Querido Adrián; hubieras deseado quedarte con eso, Querido Adrián: querido, pero sabes que es mera fórmula. Hemos tenido tiempo suficiente para conocernos, y nunca nos hemos conocido, tú te habías enamorado de ella sin conocerla, desde el mismo instante en que la viste, hermosa. La amaste porque era hermosa. No habías necesitado conocerla para amarla. Durante el tiempo que hemos estado juntos, era una despedida, lo supiste en el momento en que te entregó el sobre y te pidió que lo abrieses cuando ella no estuviera presente, he vivido a tu lado, pero no contigo. No quiero buscar un culpable, yo pensaba que amarte era estar a tu lado, tú me amabas para tenerme junto a ti, ¿y no era eso amor?, ¿no se había quejado siempre Matilde cuando tú le anunciabas una ausencia por motivos de trabajo?, ¿qué quería decir?, eso ya no me vale, y ahora te desprecio, por no haberme amado más allá, y me desprecio a mí misma, por no haber comprendido antes lo que buscabas en mí: complacencia. Te desprecio, seguías sin entender nada, ¿complacencia?, Matilde siempre había estado dispuesta a complacerte, He reconocido tu disfraz, y el mío. Los disfraces sirven para confundir a los demás, pero deben engañarnos también a nosotros si quieren ser eficaces. Yo ya no me engaño. Nuestro amor ha sido siempre una palabra, un sonido que se pierde en el aire. Pero qué clase de carta te había escrito Matilde. Esta mujer ha leído demasiado últimamente, y no está preparada. Te desprecio, y por eso debo marcharme, porque me avergüenzo ante ti.

Matilde

Recuerdas la furia con la que arrugaste el papel. Cómo podía despreciarte Matilde. Cómo podía escribir así. Cómo podía decirte adiós de aquella manera. Cómo pudo entregarte la carta después de hacer las maletas ante tus ojos atónitos, separando sus cosas de las tuyas, justo después de asistir a un entierro. Cómo pudo hacerlo.

—Léela cuando me haya ido, por favor —te dijo, y cargó con una sola maleta, la suya.

Bajaste las escaleras con el papel apretado entre tus dedos. Necesitabas una explicación. Tenías derecho a una explicación. Exigirías una explicación. Bajaste las escaleras corriendo.
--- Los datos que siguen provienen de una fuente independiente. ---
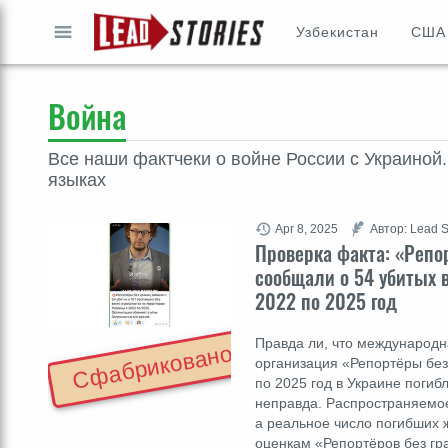
Узбекистан
США
ПЕРЕЙТИ
GO
Война
Все наши фактчеки о войне России с Украиной.
языках
Apr 8, 2025
Автор: Lead S
Проверка факта: «Репо
сообщали о 54 убитых 
2022 по 2025 год
Правда ли, что международ
Сфабриковано
организация «Репортёры без 
по 2025 год в Украине погиб
неправда. Распространяемое
а реальное число погибших 
оценкам «Репортёров без гр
Matilde había subido ya al deportivo rojo de Ulises, te vio llegar con la carta en la mano. Dejó la portezuela abierta al verte avanzar hacia ella. Su mirada dirigida hacia el papel arrugado hizo que te encontraras más vulnerable que nunca, te llevó a detenerte, a que te sintieras descubierto, y al instante, te quedaste clavado, miraste a Ulises, y guardaste deprisa la carta en el bolsillo de tu chaqueta, como quien esconde una herida inconfesable. Y ella cerró la puerta.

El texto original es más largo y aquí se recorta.